Durch die Kombination aus Rednern auf der Bühne, ausgewählten TED-Talk-Videos und natürlich dem geladenen Publikum entstanden leidenschaftliche, spannende Diskurse und humorvolle (oft neue) Einsichten.
Die Regeln für die Redner sind einfach – eine Idee, eine Bühne, eine Projektionsfläche, gute 20 Minuten Zeit. Und schon geht’s los. Die „Konkurrenz“ ist vielfältig. Die meisten, die hier vortragen haben im Leben bereits viel bewegt.

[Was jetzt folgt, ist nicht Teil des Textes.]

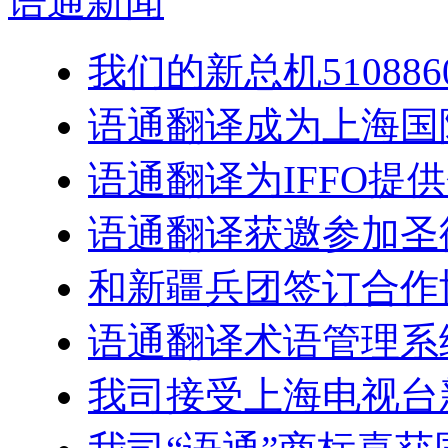
语通
新闻
我们的新总机5108
语通翻译成为上海国
语通翻译为IFFO提
语通翻译获邀参加圣
和新疆兵团签订合作
语通翻译术语管理系
我司接受上海电视台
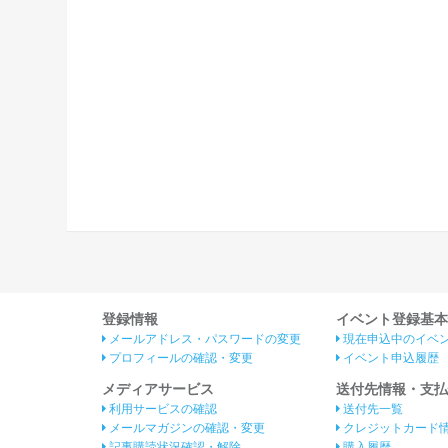
登録情報
イベント登録基本
メールアドレス・パスワードの変更
現在申込中のイベ
プロフィールの確認・変更
イベント申込履歴
メディアサービス
送付先情報・支払
利用サービスの確認
送付先一覧
メールマガジンの確認・変更
クレジットカード
記事購読状況確認・解除
購入履歴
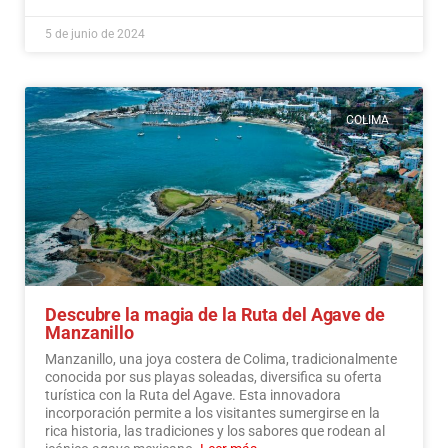
5 de junio de 2024
COLIMA
Descubre la magia de la Ruta del Agave de
Manzanillo
Manzanillo, una joya costera de Colima, tradicionalmente
conocida por sus playas soleadas, diversifica su oferta
turística con la Ruta del Agave. Esta innovadora
incorporación permite a los visitantes sumergirse en la
rica historia, las tradiciones y los sabores que rodean al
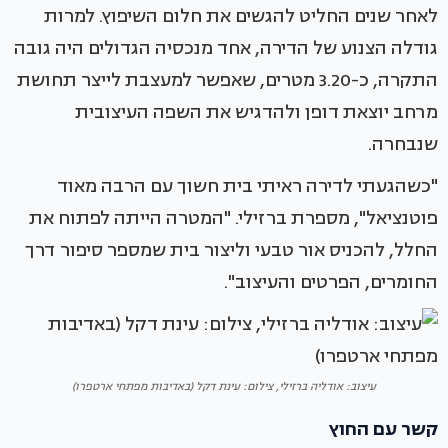
לאחר שנים החליט להגשים את חלום השיפוץ. למרות
גודלה הצנוע של הדירה, אחד מנכסיה הגדולים היה גובה
התקרה, כ-3.20 מטרים, שאפשר למעצבת לייצר תחושת
מרחב יוצאת דופן ולהדגיש את השפה העיצובית
שנבחרה.
"כשהגעתי לדירה ראיתי בית חשוך עם הרבה מאוד
פוטנציאל", מספרת ברזילי. "המטרה הייתה לפתוח את
החלל, להכניס אור טבעי וליצור בית שמספר סיפור דרך
החומרים, הפרטים והעיצוב".
עיצוב: אודליה ברזילי, צילום: עינת דקל (באדיבות מפתחי ארטפרו)
קשר עם החוץ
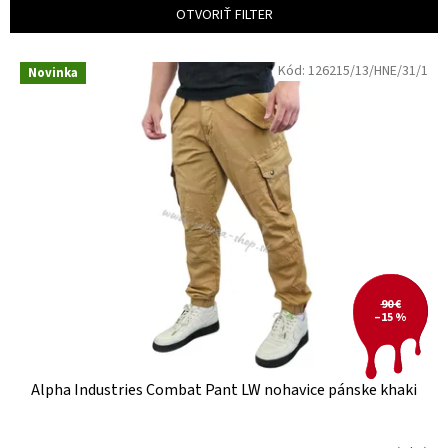
e
OTVORIŤ FILTER
p
r
V
Kód:
126215/13/HNE/31/1
o
Novinka
ý
d
p
u
i
k
s
t
p
o
r
v
o
d
u
k
t
90 €
–15 %
o
v
Alpha Industries Combat Pant LW nohavice pánske khaki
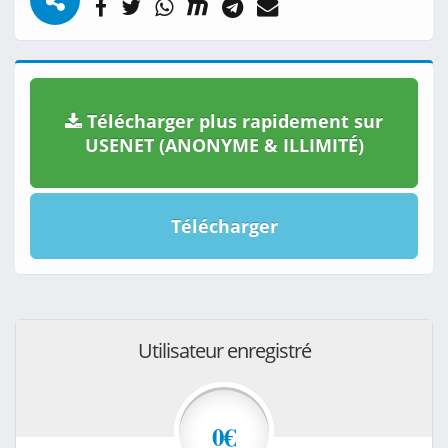
Télécharger plus rapidement sur
USENET (ANONYME & ILLIMITÉ)
Télécharger
Utilisateur enregistré
0€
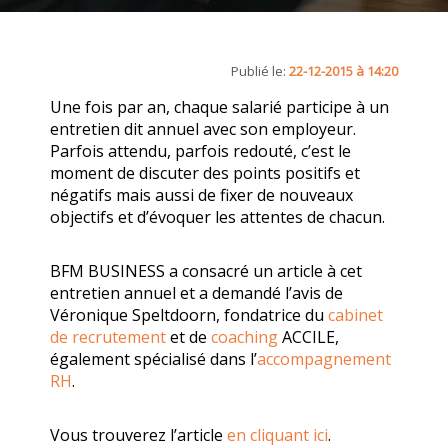
Publié le:
22-12-2015 à 14:20
Une fois par an, chaque salarié participe à un
entretien dit annuel avec son employeur.
Parfois attendu, parfois redouté, c’est le
moment de discuter des points positifs et
négatifs mais aussi de fixer de nouveaux
objectifs et d’évoquer les attentes de chacun.
BFM BUSINESS a consacré un article à cet
entretien annuel et a demandé l’avis de
Véronique Speltdoorn, fondatrice du
cabinet
de recrutement
et de
coaching
ACCILE,
également spécialisé dans l’
accompagnement
RH
.
Vous trouverez l’article
en cliquant ici
.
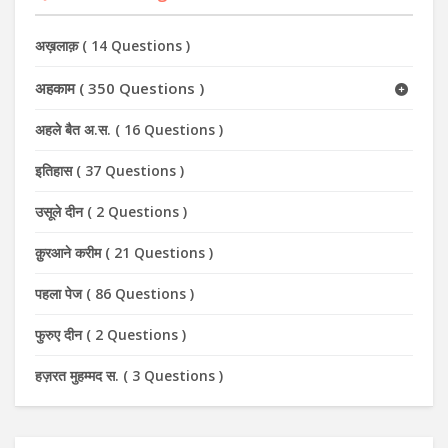
अख़लाक़
(
14 Questions
)
अहकाम
(
350 Questions
)
अहले बैत अ.स.
(
16 Questions
)
इतिहास
(
37 Questions
)
उसूले दीन
(
2 Questions
)
क़ुरआने करीम
(
21 Questions
)
पहला पेज
(
86 Questions
)
फुरुए दीन
(
2 Questions
)
हज़रत मुहम्मद स.
(
3 Questions
)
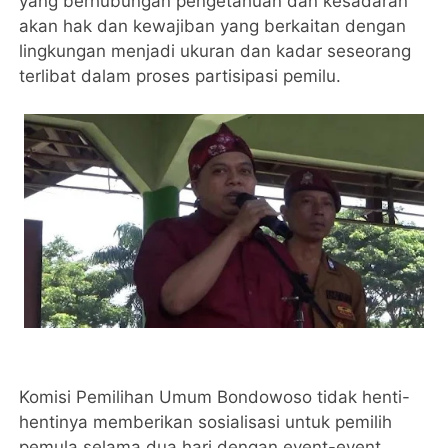
yang berhubungan pengetahuan dan kesadaran
akan hak dan kewajiban yang berkaitan dengan
lingkungan menjadi ukuran dan kadar seseorang
terlibat dalam proses partisipasi pemilu.
Komisi Pemilihan Umum Bondowoso tidak henti-
hentinya memberikan sosialisasi untuk pemilih
pemula selama dua hari dengan event-event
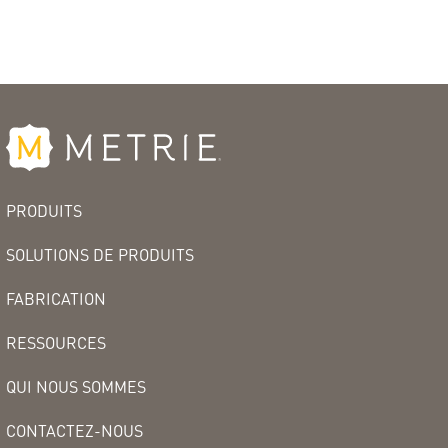
PRODUITS
SOLUTIONS DE PRODUITS
FABRICATION
RESSOURCES
QUI NOUS SOMMES
CONTACTEZ-NOUS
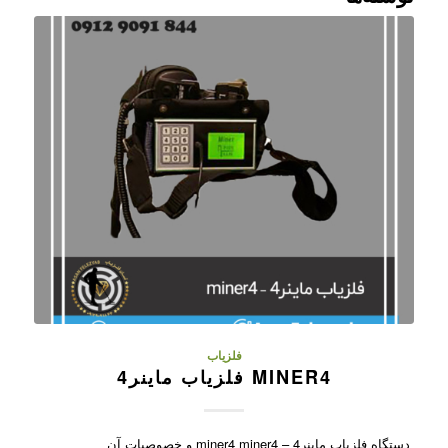
فلزیاب
MINER4 فلزیاب ماینر4
دستگاه فلزیاب ماینر4 – miner4 miner4 و خصوصیات آن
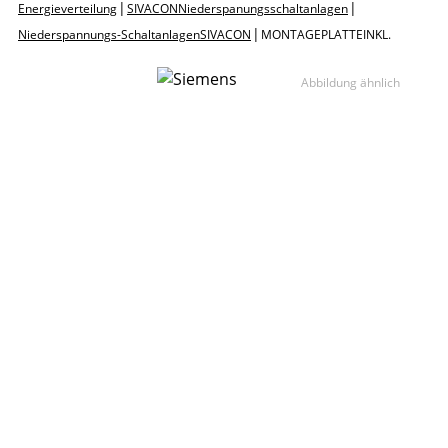
|
|
Energieverteilung
SIVACON Niederspanungsschaltanlagen
|
Niederspannungs-Schaltanlagen SIVACON
MONTAGEPLATTE INKL.
Abbildung ähnlich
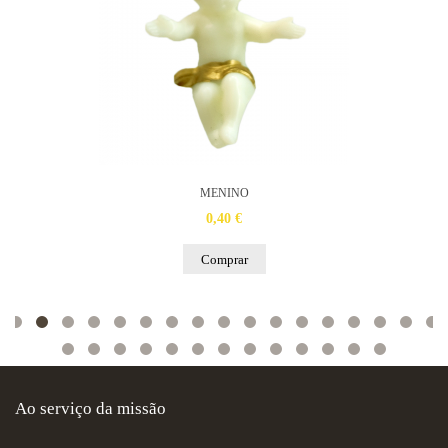
MENINO
0,40 €
Comprar
Ao serviço da missão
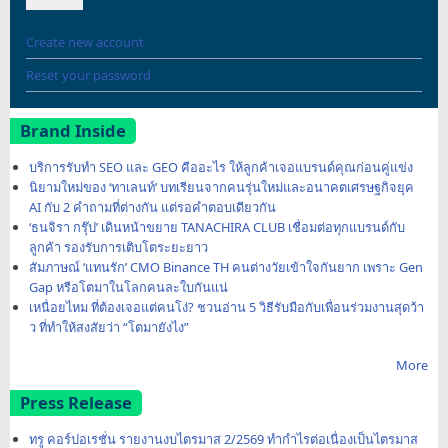
Create new account
Reset your password
Brand Inside
บริการรับทำ SEO และ GEO คืออะไร ให้ลูกค้าเจอแบรนด์คุณก่อนคู่แข่ง
นิยามใหม่ของ ‘ทาเลนท์’ บทเรียนจากคนรุ่นใหม่และอนาคตเศรษฐกิจยุค
AI กับ 2 คำถามที่ต่างกัน แต่รอคำตอบเดียวกัน
‘ธนจิรา กรุ๊ป’ เดินหน้าขยาย TANACHIRA CLUB เชื่อมต่อทุกแบรนด์กับ
ลูกค้า รองรับการเติบโตระยะยาว
สัมภาษณ์ ‘แทนรัก’ CMO Binance TH คนต่างวัยเข้าใจกันยาก เพราะ Gen
Gap หรือโตมาในโลกคนละใบกันแน่
เหนื่อยไหม ที่ต้องเจอแต่คนโง่? ชวนอ่าน 5 วิธีรับมือกับเพื่อนร่วมงานสุดว้า
ว ที่ทำให้สงสัยว่า “โตมายังไง”
More
Press Release
ทรู คอร์ปอเรชั่น รายงานงบไตรมาส 2/2569 ทำกำไรต่อเนื่องเป็นไตรมาส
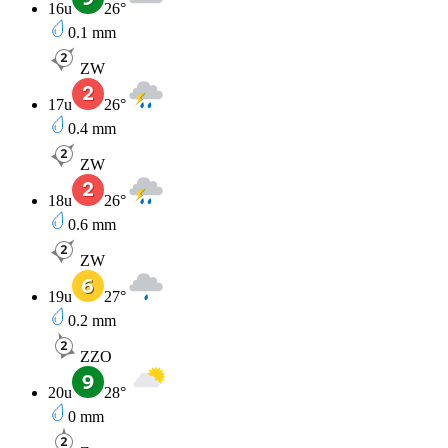
16u
26
°
0.1
mm
ZW
17u
26
°
0.4
mm
ZW
18u
26
°
0.6
mm
ZW
19u
27
°
0.2
mm
ZZO
20u
28
°
0
mm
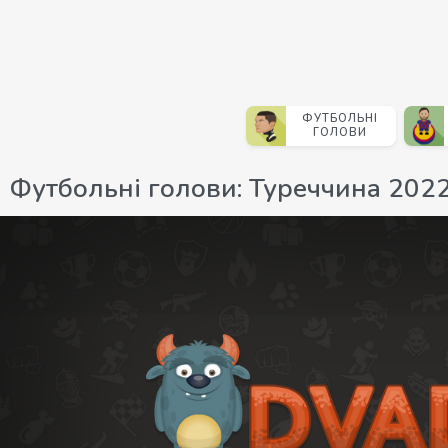
ФУТБОЛЬНІ
ГОЛОВИ
Футбольні голови: Туреччина 202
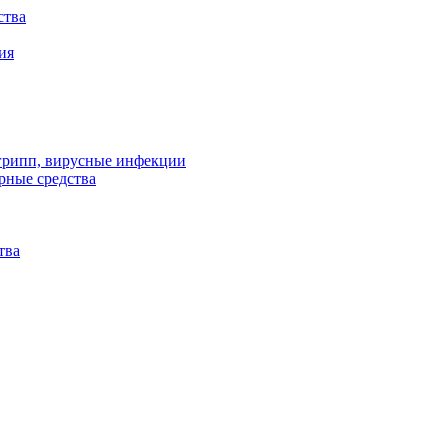
ства
ия
 грипп, вирусные инфекции
рные средства
тва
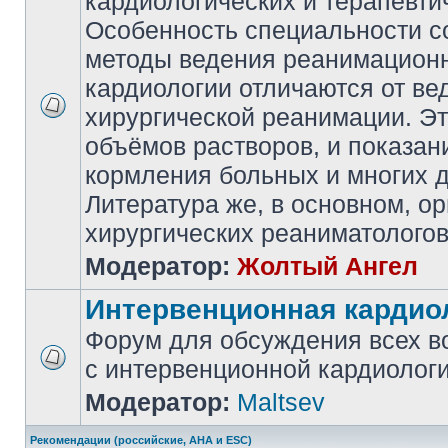
кардиологических и терапевти
Особенность специальности со
методы ведения реанимацион
кардиологии отличаются от ве
хирургической реанимации. Эт
объёмов растворов, и показан
кормления больных и многих д
Литература же, в основном, о
хирургических реаниматологов
Модератор:
Жолтый Ангел
Интервенционная кардио
Форум для обсуждения всех в
с интервенционной кардиологи
Модератор:
Maltsev
Рекомендации (российские, AHA и ESC)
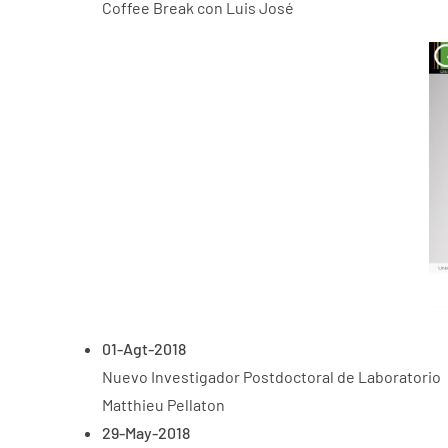
Coffee Break con Luis José
01-Agt-2018
Nuevo Investigador Postdoctoral de Laboratorio
Matthieu Pellaton
29-May-2018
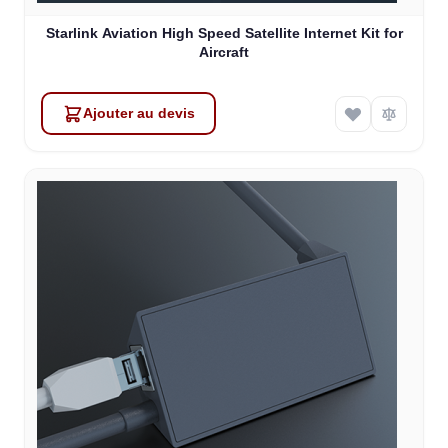
Starlink Aviation High Speed Satellite Internet Kit for
Aircraft
Ajouter au devis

Auf die Frage, was auf der TEDx eigentlich behandelt wird, gibt es keine einfache Antwort. Kollegen haben immer wieder ein paar Schlagworte ins Spiel gebracht – Woodstock der Ideen, oder das Davos der Weltverbesserer.

Wenn das hier Woodstock war, dann ist der Initiator Martin Drognitz der Jimi Hendrix des Optimismus.
Nach seiner Begrüßung hatten die Redner ihren Auftritt. Abwechslungsreich und bunt gemischt waren die Themen. So wurde mir ein Potpourri von intelligenten Städten der Zukunft, extremer Landschaftsarchitektur, innovativem Lichtdesign und studentischen Visionen, die Ihren Weg in die Realisierung fanden, geboten.

Erfrischend, ja ich bin hier vorbelastet, war der Vortrag des Kollegen Andreas Leo zum Thema „Innerstädtische Mobilität neu gedacht“. Anschaulich regte er zum Nachdenken an und schaffte es einen Bogen zu spannen zwischen alten Stereotypen wie: „Am liebsten möchte ich nichts verändern, aber sauber sollte es sein“ hin zu geteilter Mobilität als Ansatz für Lösungen und intermodaler Vernetzung, bei der die unterschiedlichsten Bedürfnisse an Verkehrsmitteln berücksichtigt werden. Logisch das in diesem Zusammenhang auch car2go und car2gether genannt wurde.

Für mich schloss sich nun der Kreis auch wieder und mir wurde klar, warum sich Daimler hier als Sponsor einbrachte. Es ist wichtig, seine Themen nicht nur auf den Webportalen präsent zu halten, sondern man muss über neue Formate, wie zum Beispiel die re:publica nachdenken und dorthin gehen, wo Querdenker und Multiplikatoren sitzen, die reflektieren und getreu dem Motto „ideas worth spreading“ Visionen über die Stadtgrenzen hinaustragen.

Am Ende der Veranstaltung stellt sich für mich ein Zustand mentaler Erschöpfung ein. „Ted Lag“ nennen sie diesen Kater der Reizüberflutung. Nachdenken werde ich später.